_Activity:_ Although the entries hold pictures, only their words are printed back, exactly as given.

_Raw data:_
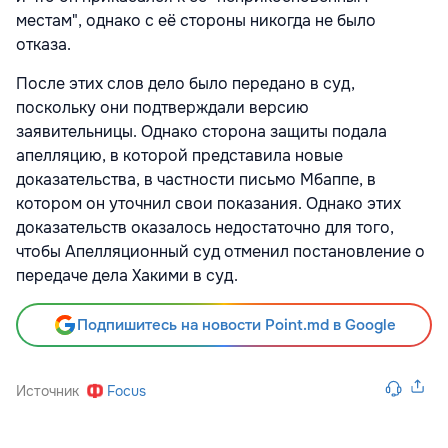
местам", однако с её стороны никогда не было
отказа.
После этих слов дело было передано в суд,
поскольку они подтверждали версию
заявительницы. Однако сторона защиты подала
апелляцию, в которой представила новые
доказательства, в частности письмо Мбаппе, в
котором он уточнил свои показания. Однако этих
доказательств оказалось недостаточно для того,
чтобы Апелляционный суд отменил постановление о
передаче дела Хакими в суд.
Подпишитесь на новости Point.md в Google
Источник
Focus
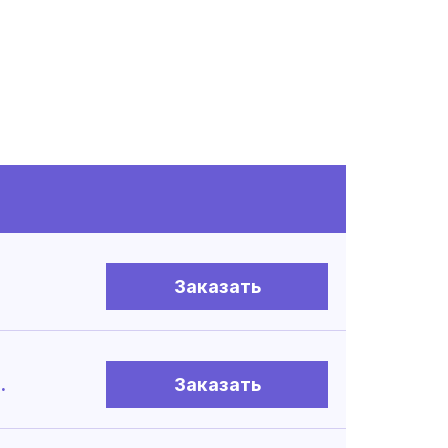
Заказать
.
Заказать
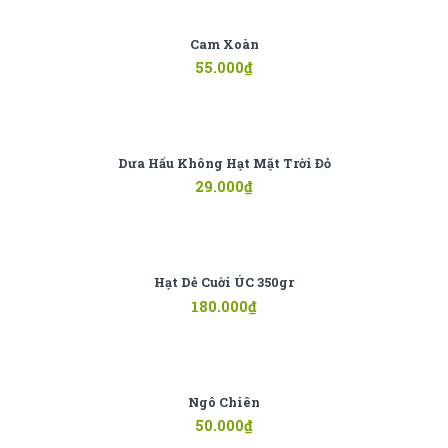
Cam Xoàn
55.000
₫
Dưa Hấu Không Hạt Mặt Trời Đỏ
29.000
₫
Hạt Dẻ Cuời ÚC 350gr
180.000
₫
Ngô Chiên
50.000
₫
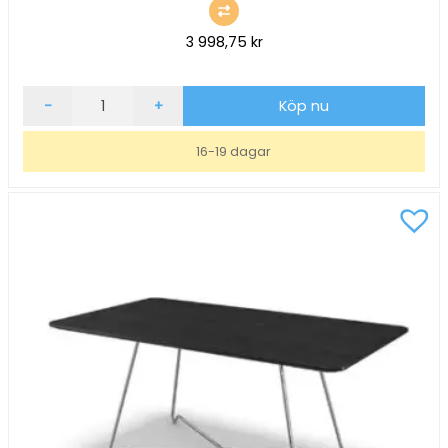
3 998,75
kr
Soffbord
-
+
Köp nu
inoff
Joe
16-19 dagar
Vit/Vit
Ø50,
H47
mängd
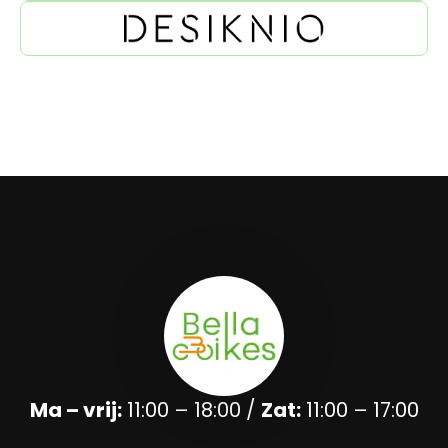
Ma – vrij:
11:00 – 18:00 /
Zat:
11:00 – 17:00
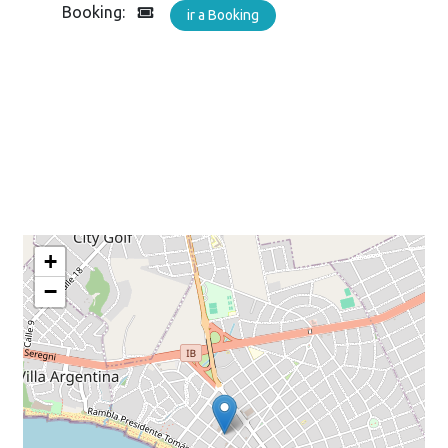
Booking:
ir a Booking
+
−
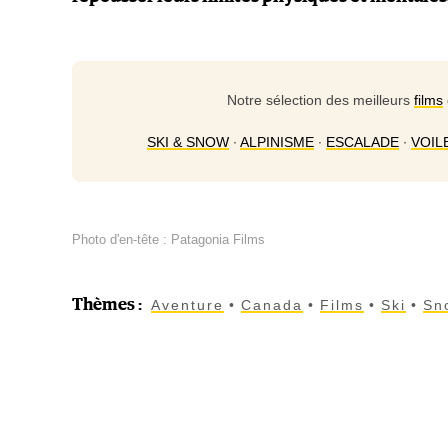
Notre sélection des meilleurs
films
SKI & SNOW
∙
ALPINISME
∙
ESCALADE
∙
VOIL
Photo d'en-tête : Patagonia Films
Thèmes
:
Aventure
Canada
Films
Ski
Sn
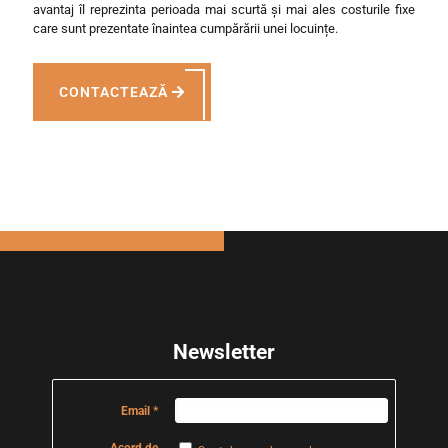
avantaj îl reprezinta perioada mai scurtă și mai ales costurile fixe
care sunt prezentate înaintea cumpărării unei locuințe.
CONTACTEAZĂ
Newsletter
Email
Acord de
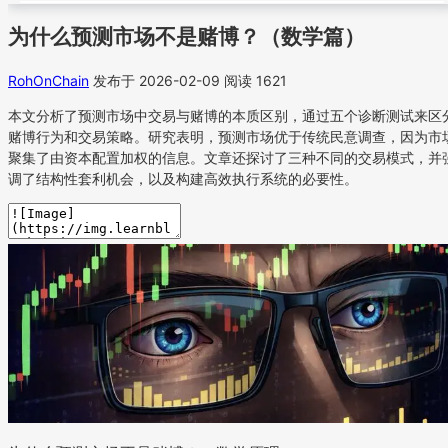
为什么预测市场不是赌博？（数学篇）
RohOnChain
发布于 2026-02-09
阅读 1621
本文分析了预测市场中交易与赌博的本质区别，通过五个诊断测试来区
赌博行为和交易策略。研究表明，预测市场优于传统民意调查，因为市
聚集了由资本配置加权的信息。文章还探讨了三种不同的交易模式，并
调了结构性套利机会，以及构建高效执行系统的必要性。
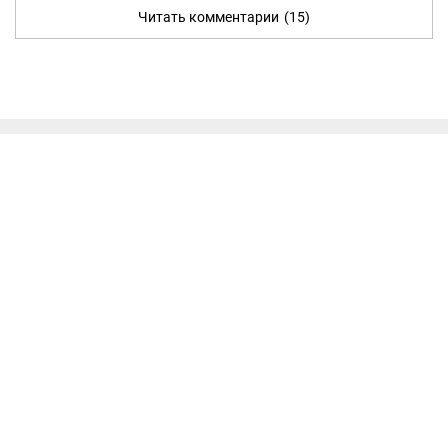
Читать комментарии
(15)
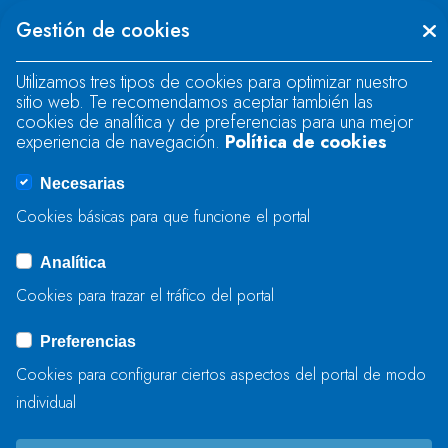
Se produjo un error al cargar el campo
Gestión de cookies
"text".
Utilizamos tres tipos de cookies para optimizar nuestro
sitio web. Te recomendamos aceptar también las
Se produjo un error al cargar el campo
cookies de analítica y de preferencias para una mejor
"text".
experiencia de navegación.
Política de cookies
Necesarias
Se produjo un error al cargar el campo
Cookies básicas para que funcione el portal
"captcha".
Analítica
Cookies para trazar el tráfico del portal
ENVIAR
Preferencias
Cookies para configurar ciertos aspectos del portal de modo
individual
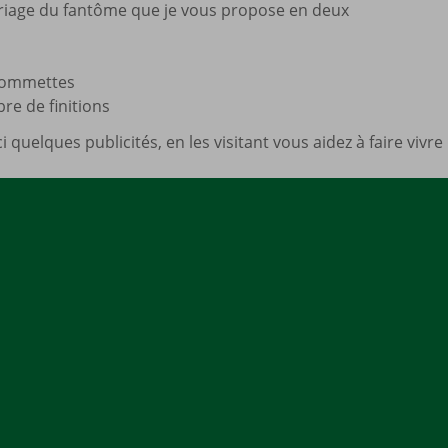
iage du fantôme que je vous propose en deux
Mes a
site
gommettes
bre de finitions
 quelques publicités, en les visitant vous aidez à faire vivre 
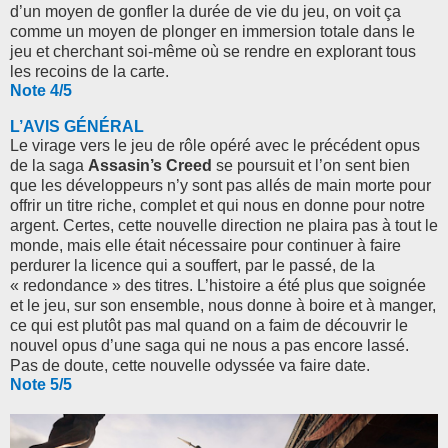
d’un moyen de gonfler la durée de vie du jeu, on voit ça
comme un moyen de plonger en immersion totale dans le
jeu et cherchant soi-même où se rendre en explorant tous
les recoins de la carte.
Note 4/5
L’AVIS GÉNÉRAL
Le virage vers le jeu de rôle opéré avec le précédent opus
de la saga
Assasin’s Creed
se poursuit et l’on sent bien
que les développeurs n’y sont pas allés de main morte pour
offrir un titre riche, complet et qui nous en donne pour notre
argent. Certes, cette nouvelle direction ne plaira pas à tout le
monde, mais elle était nécessaire pour continuer à faire
perdurer la licence qui a souffert, par le passé, de la
« redondance » des titres. L’histoire a été plus que soignée
et le jeu, sur son ensemble, nous donne à boire et à manger,
ce qui est plutôt pas mal quand on a faim de découvrir le
nouvel opus d’une saga qui ne nous a pas encore lassé.
Pas de doute, cette nouvelle odyssée va faire date.
Note 5/5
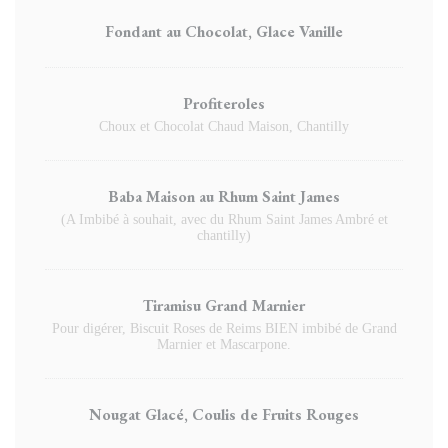
Fondant au Chocolat, Glace Vanille
Profiteroles
Choux et Chocolat Chaud Maison, Chantilly
Baba Maison au Rhum Saint James
(A Imbibé à souhait, avec du Rhum Saint James Ambré et
chantilly)
Tiramisu Grand Marnier
Pour digérer, Biscuit Roses de Reims BIEN imbibé de Grand
Marnier et Mascarpone.
Nougat Glacé, Coulis de Fruits Rouges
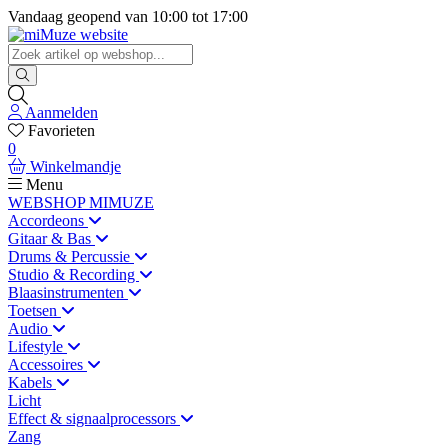
Vandaag geopend van
10:00
tot
17:00
Aanmelden
Favorieten
0
Winkelmandje
Menu
WEBSHOP MIMUZE
Accordeons
Gitaar & Bas
Drums & Percussie
Studio & Recording
Blaasinstrumenten
Toetsen
Audio
Lifestyle
Accessoires
Kabels
Licht
Effect & signaalprocessors
Zang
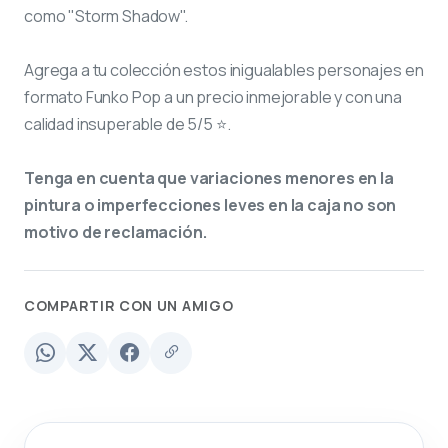
como "Storm Shadow".
Agrega a tu colección estos inigualables personajes en
formato Funko Pop a un precio inmejorable y con una
calidad insuperable de 5/5 ⭐.
Tenga en cuenta que variaciones menores en la
pintura o imperfecciones leves en la caja no son
motivo de reclamación.
COMPARTIR CON UN AMIGO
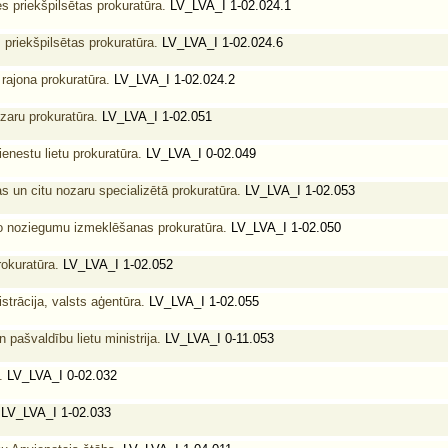
s priekšpilsētas prokuratūra.
LV_LVA_I 1-02.024.1
 priekšpilsētas prokuratūra.
LV_LVA_I 1-02.024.6
rajona prokuratūra.
LV_LVA_I 1-02.024.2
zaru prokuratūra.
LV_LVA_I 1-02.051
ienestu lietu prokuratūra.
LV_LVA_I 0-02.049
s un citu nozaru specializētā prokuratūra.
LV_LVA_I 1-02.053
 noziegumu izmeklēšanas prokuratūra.
LV_LVA_I 1-02.050
rokuratūra.
LV_LVA_I 1-02.052
trācija, valsts aģentūra.
LV_LVA_I 1-02.055
 pašvaldību lietu ministrija.
LV_LVA_I 0-11.053
.
LV_LVA_I 0-02.032
LV_LVA_I 1-02.033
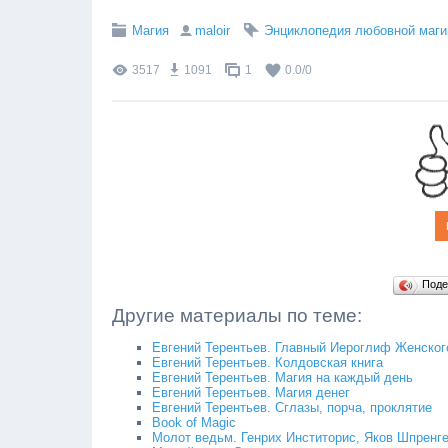
Магия
maloir
Энциклопедия любовной маги
3517
1091
1
0.0
/
0
Поде
Другие материалы по теме:
Евгений Терентьев. Главный Иероглиф Женског
Евгений Терентьев. Колдовская книга
Евгений Терентьев. Магия на каждый день
Евгений Терентьев. Магия денег
Евгений Терентьев. Сглазы, порча, проклятие
Book of Magic
Молот ведьм. Генрих Инститорис, Яков Шпренг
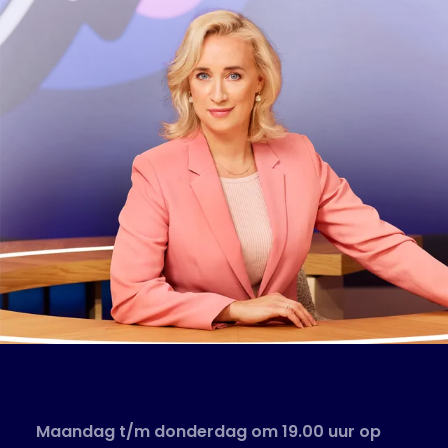
Maandag t/m donderdag om 19.00 uur op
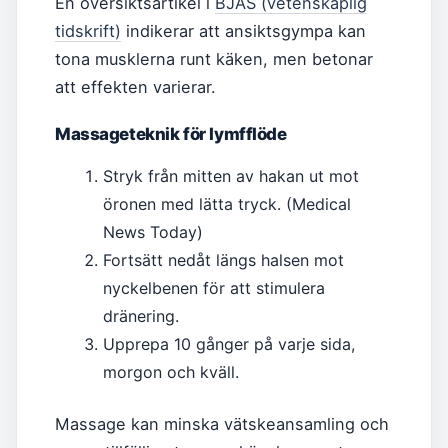
En översiktsartikel i
BJAS (vetenskaplig
tidskrift)
indikerar att ansiktsgympa kan
tona musklerna runt käken, men betonar
att effekten varierar.
Massageteknik för lymfflöde
Stryk från mitten av hakan ut mot
öronen med lätta tryck. (Medical
News Today)
Fortsätt nedåt längs halsen mot
nyckelbenen för att stimulera
dränering.
Upprepa 10 gånger på varje sida,
morgon och kväll.
Massage kan minska vätskeansamling och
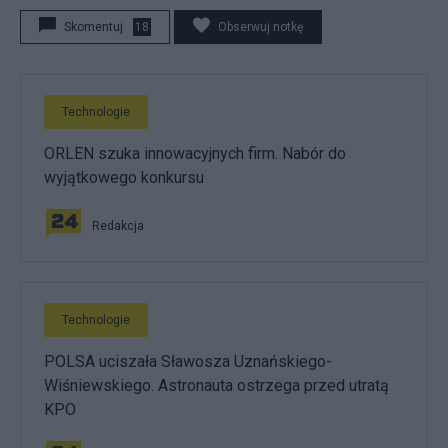
Skomentuj
18
Obserwuj notkę
Technologie
ORLEN szuka innowacyjnych firm. Nabór do
wyjątkowego konkursu
Redakcja
Technologie
POLSA uciszała Sławosza Uznańskiego-
Wiśniewskiego. Astronauta ostrzega przed utratą
KPO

_Reply:_
местам", однако с её стороны никогда не было
отказа.
После этих слов дело было передано в суд,
поскольку они подтверждали версию
заявительницы. Однако сторона защиты подала
апелляцию, в которой представила новые
доказательства, в частности письмо Мбаппе, в
котором он уточнил свои показания. Однако этих
доказательств оказалось недостаточно для того,
чтобы Апелляционный суд отменил постановление о
передаче дела Хакими в суд.
Подпишитесь на новости Point.md в Google
Источник
Focus
Заказать
.
Заказать
Cam Xoàn
55.000
₫
Dưa Hấu Không Hạt Mặt Trời Đỏ
29.000
₫
Hạt Dẻ Cuời ÚC 350gr
180.000
₫
Ngô Chiên
50.000
₫
3 998,75
kr
Soffbord
-
+
Köp nu
inoff
Joe
16-19 dagar
Vit/Vit
Ø50,
H47
mängd
Ma – vrij:
11:00 – 18:00 /
Zat:
11:00 – 17:00
Booking:
ir a Booking
+
−
Notre sélection des meilleurs
films
SKI & SNOW
∙
ALPINISME
∙
ESCALADE
∙
VOIL
Photo d'en-tête : Patagonia Films
Thèmes
:
Aventure
Canada
Films
Ski
Sn
avantaj îl reprezinta perioada mai scurtă și mai ales costurile fixe
care sunt prezentate înaintea cumpărării unei locuințe.
CONTACTEAZĂ
Newsletter
Email
Acord de
为什么预测市场不是赌博？（数学篇）
RohOnChain
发布于 2026-02-09
阅读 1621
本文分析了预测市场中交易与赌博的本质区别，通过五个诊断测试来区
赌博行为和交易策略。研究表明，预测市场优于传统民意调查，因为市
聚集了由资本配置加权的信息。文章还探讨了三种不同的交易模式，并
调了结构性套利机会，以及构建高效执行系统的必要性。
Читать комментарии
(15)
Se produjo un error al cargar el campo
Gestión de cookies
"text".
Utilizamos tres tipos de cookies para optimizar nuestro
sitio web. Te recomendamos aceptar también las
Se produjo un error al cargar el campo
cookies de analítica y de preferencias para una mejor
"text".
experiencia de navegación.
Política de cookies
Necesarias
Se produjo un error al cargar el campo
Cookies básicas para que funcione el portal
"captcha".
Analítica
Cookies para trazar el tráfico del portal
ENVIAR
Preferencias
Cookies para configurar ciertos aspectos del portal de modo
individual
iage du fantôme que je vous propose en deux
Mes a
site
gommettes
bre de finitions
 quelques publicités, en les visitant vous aidez à faire vivre 
d’un moyen de gonfler la durée de vie du jeu, on voit ça
comme un moyen de plonger en immersion totale dans le
jeu et cherchant soi-même où se rendre en explorant tous
les recoins de la carte.
Note 4/5
L’AVIS GÉNÉRAL
Le virage vers le jeu de rôle opéré avec le précédent opus
de la saga
Assasin’s Creed
se poursuit et l’on sent bien
que les développeurs n’y sont pas allés de main morte pour
offrir un titre riche, complet et qui nous en donne pour notre
argent. Certes, cette nouvelle direction ne plaira pas à tout le
monde, mais elle était nécessaire pour continuer à faire
perdurer la licence qui a souffert, par le passé, de la
« redondance » des titres. L’histoire a été plus que soignée
et le jeu, sur son ensemble, nous donne à boire et à manger,
ce qui est plutôt pas mal quand on a faim de découvrir le
nouvel opus d’une saga qui ne nous a pas encore lassé.
Pas de doute, cette nouvelle odyssée va faire date.
Note 5/5
Fondant au Chocolat, Glace Vanille
Profiteroles
Choux et Chocolat Chaud Maison, Chantilly
Baba Maison au Rhum Saint James
(A Imbibé à souhait, avec du Rhum Saint James Ambré et
chantilly)
Tiramisu Grand Marnier
Pour digérer, Biscuit Roses de Reims BIEN imbibé de Grand
Marnier et Mascarpone.
Nougat Glacé, Coulis de Fruits Rouges
Vandaag geopend van
10:00
tot
17:00
Aanmelden
Favorieten
0
Winkelmandje
Menu
WEBSHOP MIMUZE
Accordeons
Gitaar & Bas
Drums & Percussie
Studio & Recording
Blaasinstrumenten
Toetsen
Audio
Lifestyle
Accessoires
Kabels
Licht
Effect & signaalprocessors
Zang
como "Storm Shadow".
Agrega a tu colección estos inigualables personajes en
formato Funko Pop a un precio inmejorable y con una
calidad insuperable de 5/5 ⭐.
Tenga en cuenta que variaciones menores en la
pintura o imperfecciones leves en la caja no son
motivo de reclamación.
COMPARTIR CON UN AMIGO
s priekšpilsētas prokuratūra.
LV_LVA_I 1-02.024.1
 priekšpilsētas prokuratūra.
LV_LVA_I 1-02.024.6
rajona prokuratūra.
LV_LVA_I 1-02.024.2
zaru prokuratūra.
LV_LVA_I 1-02.051
ienestu lietu prokuratūra.
LV_LVA_I 0-02.049
s un citu nozaru specializētā prokuratūra.
LV_LVA_I 1-02.053
 noziegumu izmeklēšanas prokuratūra.
LV_LVA_I 1-02.050
rokuratūra.
LV_LVA_I 1-02.052
trācija, valsts aģentūra.
LV_LVA_I 1-02.055
 pašvaldību lietu ministrija.
LV_LVA_I 0-11.053
.
LV_LVA_I 0-02.032
LV_LVA_I 1-02.033
Магия
maloir
Энциклопедия любовной маги
3517
1091
1
0.0
/
0
Поде
Другие материалы по теме:
Евгений Терентьев. Главный Иероглиф Женског
Евгений Терентьев. Колдовская книга
Евгений Терентьев. Магия на каждый день
Евгений Терентьев. Магия денег
Евгений Терентьев. Сглазы, порча, проклятие
Book of Magic
Молот ведьм. Генрих Инститорис, Яков Шпренг
Maandag t/m donderdag om 19.00 uur op
En översiktsartikel i
BJAS (vetenskaplig
tidskrift)
indikerar att ansiktsgympa kan
tona musklerna runt käken, men betonar
att effekten varierar.
Massageteknik för lymfflöde
Stryk från mitten av hakan ut mot
öronen med lätta tryck. (Medical
News Today)
Fortsätt nedåt längs halsen mot
nyckelbenen för att stimulera
dränering.
Upprepa 10 gånger på varje sida,
morgon och kväll.
Massage kan minska vätskeansamling och
Skomentuj
18
Obserwuj notkę
Technologie
ORLEN szuka innowacyjnych firm. Nabór do
wyjątkowego konkursu
Redakcja
Technologie
POLSA uciszała Sławosza Uznańskiego-
Wiśniewskiego. Astronauta ostrzega przed utratą
KPO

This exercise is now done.